When looking at the map/model created by the GIS, there are three different model types: descriptive, predictive, and prescriptive. Descriptive model looks for patterns, processes, and spatial/temporal interaction i.e. distribution of insects. Predictive model, as the name suggest, gives simulations, as well as providing stochastic model and scenario analysis i.e. global temperature change. Prescriptive model is to ask what is the best step, also known as optimization ie. Best option to manage prevention of insect disease/pest spread. One example is the study of snow and wind damage. Plots of past years are collected and input into the ArcGIS for interpretation of the data. Number of affected and unaffected trees that are affected by snow and wind are also included in the analysis, as well as wind/snow data, forest type, and management variables at stand level (i.e. basal area, diameter, and height). Frequency and variation according to time, spatial patterns, and average damage on trees are studied.
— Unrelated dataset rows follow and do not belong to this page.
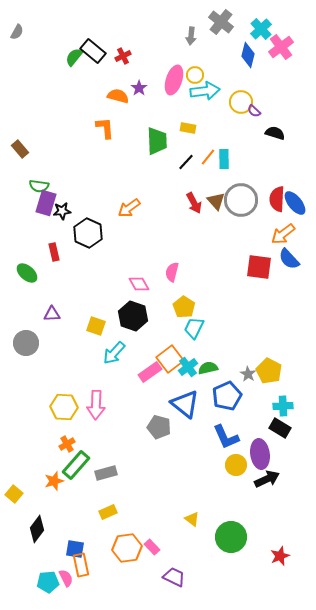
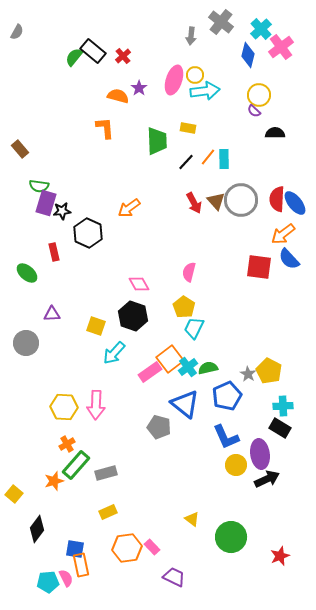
red cross at (123, 56): rotated 14 degrees counterclockwise
yellow circle at (241, 102): moved 18 px right, 7 px up
black semicircle at (275, 133): rotated 18 degrees counterclockwise
pink semicircle at (172, 272): moved 17 px right
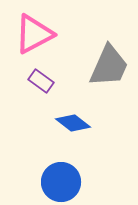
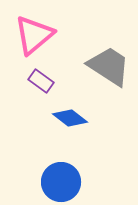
pink triangle: moved 1 px down; rotated 12 degrees counterclockwise
gray trapezoid: rotated 81 degrees counterclockwise
blue diamond: moved 3 px left, 5 px up
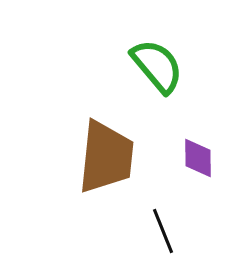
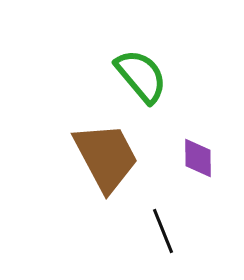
green semicircle: moved 16 px left, 10 px down
brown trapezoid: rotated 34 degrees counterclockwise
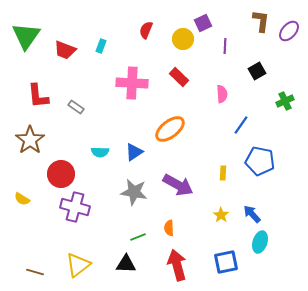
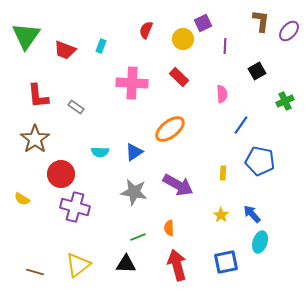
brown star: moved 5 px right, 1 px up
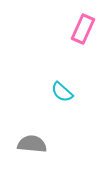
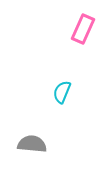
cyan semicircle: rotated 70 degrees clockwise
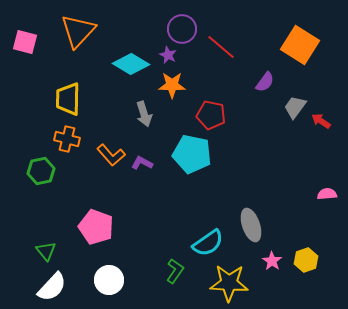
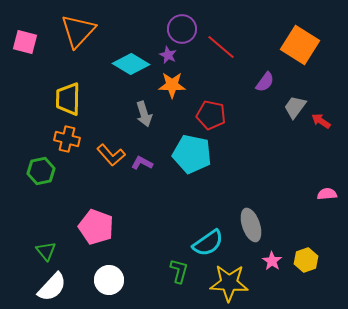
green L-shape: moved 4 px right; rotated 20 degrees counterclockwise
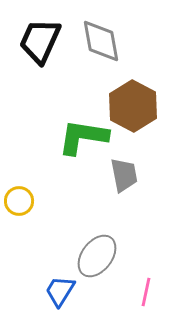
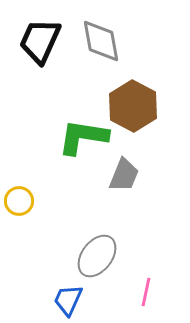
gray trapezoid: rotated 33 degrees clockwise
blue trapezoid: moved 8 px right, 9 px down; rotated 8 degrees counterclockwise
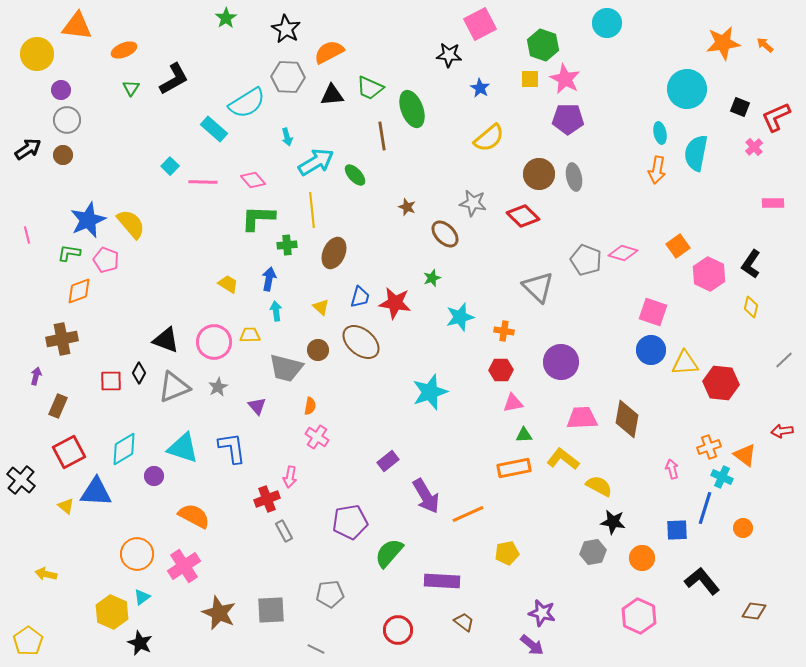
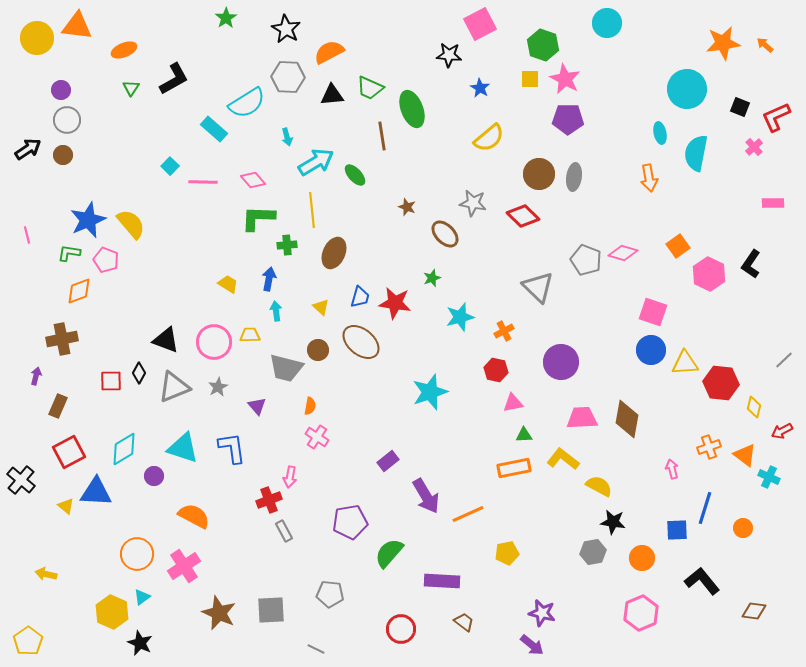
yellow circle at (37, 54): moved 16 px up
orange arrow at (657, 170): moved 8 px left, 8 px down; rotated 20 degrees counterclockwise
gray ellipse at (574, 177): rotated 20 degrees clockwise
yellow diamond at (751, 307): moved 3 px right, 100 px down
orange cross at (504, 331): rotated 36 degrees counterclockwise
red hexagon at (501, 370): moved 5 px left; rotated 15 degrees clockwise
red arrow at (782, 431): rotated 20 degrees counterclockwise
cyan cross at (722, 477): moved 47 px right
red cross at (267, 499): moved 2 px right, 1 px down
gray pentagon at (330, 594): rotated 12 degrees clockwise
pink hexagon at (639, 616): moved 2 px right, 3 px up; rotated 12 degrees clockwise
red circle at (398, 630): moved 3 px right, 1 px up
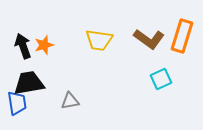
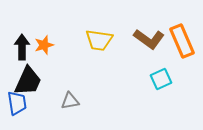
orange rectangle: moved 5 px down; rotated 40 degrees counterclockwise
black arrow: moved 1 px left, 1 px down; rotated 20 degrees clockwise
black trapezoid: moved 1 px left, 2 px up; rotated 124 degrees clockwise
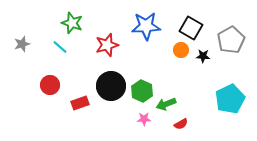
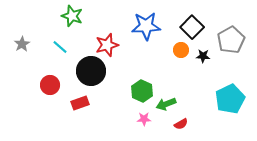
green star: moved 7 px up
black square: moved 1 px right, 1 px up; rotated 15 degrees clockwise
gray star: rotated 14 degrees counterclockwise
black circle: moved 20 px left, 15 px up
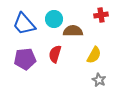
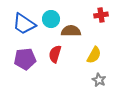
cyan circle: moved 3 px left
blue trapezoid: rotated 15 degrees counterclockwise
brown semicircle: moved 2 px left
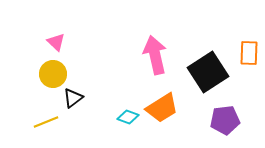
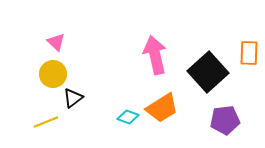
black square: rotated 9 degrees counterclockwise
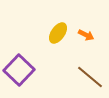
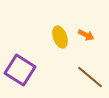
yellow ellipse: moved 2 px right, 4 px down; rotated 55 degrees counterclockwise
purple square: moved 1 px right; rotated 12 degrees counterclockwise
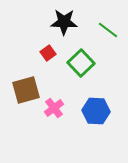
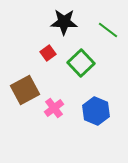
brown square: moved 1 px left; rotated 12 degrees counterclockwise
blue hexagon: rotated 20 degrees clockwise
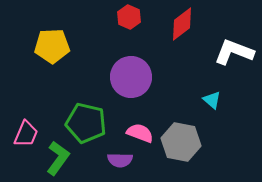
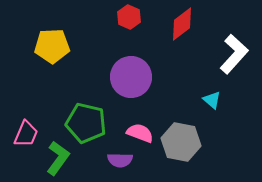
white L-shape: moved 2 px down; rotated 111 degrees clockwise
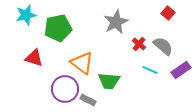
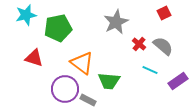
red square: moved 4 px left; rotated 24 degrees clockwise
purple rectangle: moved 3 px left, 11 px down
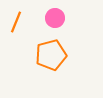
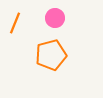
orange line: moved 1 px left, 1 px down
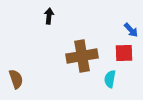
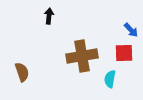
brown semicircle: moved 6 px right, 7 px up
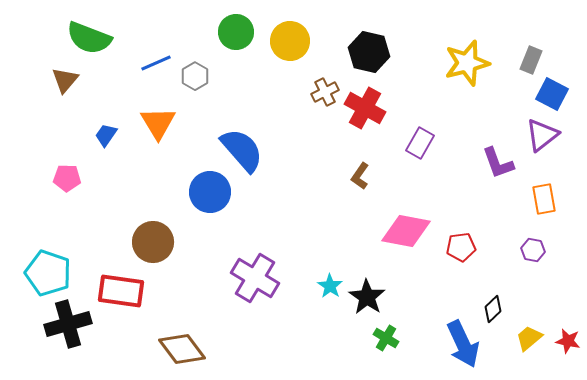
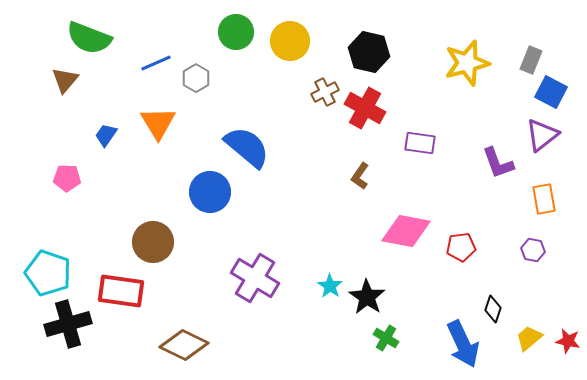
gray hexagon: moved 1 px right, 2 px down
blue square: moved 1 px left, 2 px up
purple rectangle: rotated 68 degrees clockwise
blue semicircle: moved 5 px right, 3 px up; rotated 9 degrees counterclockwise
black diamond: rotated 28 degrees counterclockwise
brown diamond: moved 2 px right, 4 px up; rotated 27 degrees counterclockwise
By using all of these variables, wind and snow spatial patterns can be mapped out using different categories of different numerical values (high low) so it can be easier to visualize the model when there are not so many numerical value categories so the model cannot be confused. When the numbers are needed to be analyzed further, then the attribute table within the ArcGIS tool can be used to examine, by using the summary, or through exporting the file to be used in other softwares, such as Excel. In general, depending on what the study needs to be analyzed, it can be vector (2D) or raster (3D). Raster usually includes remote sensing tools such that aerial photos and variables that are not entirely horizontally, such as data on wind and snow are usually rasterized (along with elevation, topography, etc. if these need to be included into the model.